Black Hat USA 2025 | Advanced Bypass Techniques and a Novel Detection Approach
Why It Matters
As enterprises increasingly adopt third‑party AI models, undetected malicious code can compromise critical systems; a robust detection approach is essential to secure the AI supply chain.
Key Takeaways
- •Third‑party AI models can execute malicious code at load or inference.
- •Static scanners rely on deny lists, which cannot cover all unsafe functions.
- •Embedded bytecode and pickle opcodes enable bypasses that evade detection.
- •Model architecture serialization often uses unsafe formats like pickle or lambdas.
- •Novel dynamic detection approach promises to mitigate static scanner shortcomings.
Summary
The Black Hat USA 2025 presentation by Itai Ravia of AIM Security highlighted a growing crisis in AI supply‑chain security: third‑party models can execute malicious code during loading or inference, and back‑door inputs can be silently injected by model authors. Ravia explained that model files contain not only massive weight tensors but also complex architecture definitions, often serialized with unsafe formats such as Python pickle, dill, or embedded lambda bytecode, which can hide arbitrary OS commands.
Current defenses rely on static scanners that inspect model byte streams for known dangerous imports like os.system. The talk demonstrated why this approach is fundamentally flawed: deny‑list scanners cannot enumerate the millions of possible Python functions, and they fail to analyze embedded bytecode or the full semantics of pickle opcodes. Using an AI‑driven agent, the researchers uncovered dozens of wrapper functions that bypass scanners, and they showed concrete exploits—e.g., leveraging the Emlflow projects backend or crafting minimal bytecode that imports os and calls system—undetected by Hugging Face’s own scans.

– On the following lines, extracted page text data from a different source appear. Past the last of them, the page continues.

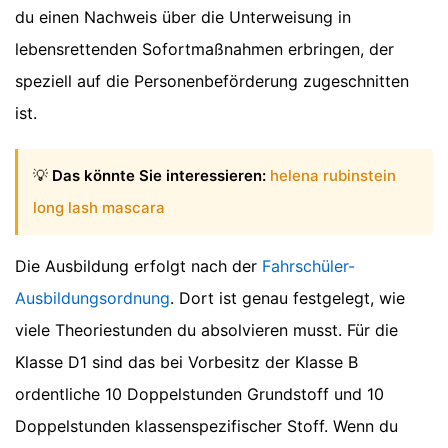
du einen Nachweis über die Unterweisung in
lebensrettenden Sofortmaßnahmen erbringen, der
speziell auf die Personenbeförderung zugeschnitten
ist.
💡
Das könnte Sie interessieren:
helena rubinstein
long lash mascara
Die Ausbildung erfolgt nach der
Fahrschüler-
Ausbildungsordnung
. Dort ist genau festgelegt, wie
viele Theoriestunden du absolvieren musst. Für die
Klasse D1 sind das bei Vorbesitz der Klasse B
ordentliche 10 Doppelstunden Grundstoff und 10
Doppelstunden klassenspezifischer Stoff. Wenn du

Ravia cited real‑world examples where Hugging Face’s pickle scanner flagged a model as unsafe for one import but marked another with identical imports as “unknown,” leaving data scientists to decide manually. He also detailed how pickle’s stack‑based opcodes (IMPORT, PUT, GET, INSTANTIATE, CALL) can be orchestrated to desynchronize scanner expectations, creating a stealthy execution path that static analysis cannot reliably emulate.
The implication is clear: organizations must move beyond static signature checks toward dynamic, behavior‑based detection that can safely execute and monitor model loading in a sandbox. Ravia’s novel detection framework promises to simulate the full pickle execution flow, catching hidden malicious logic and restoring confidence in the rapidly expanding model marketplace.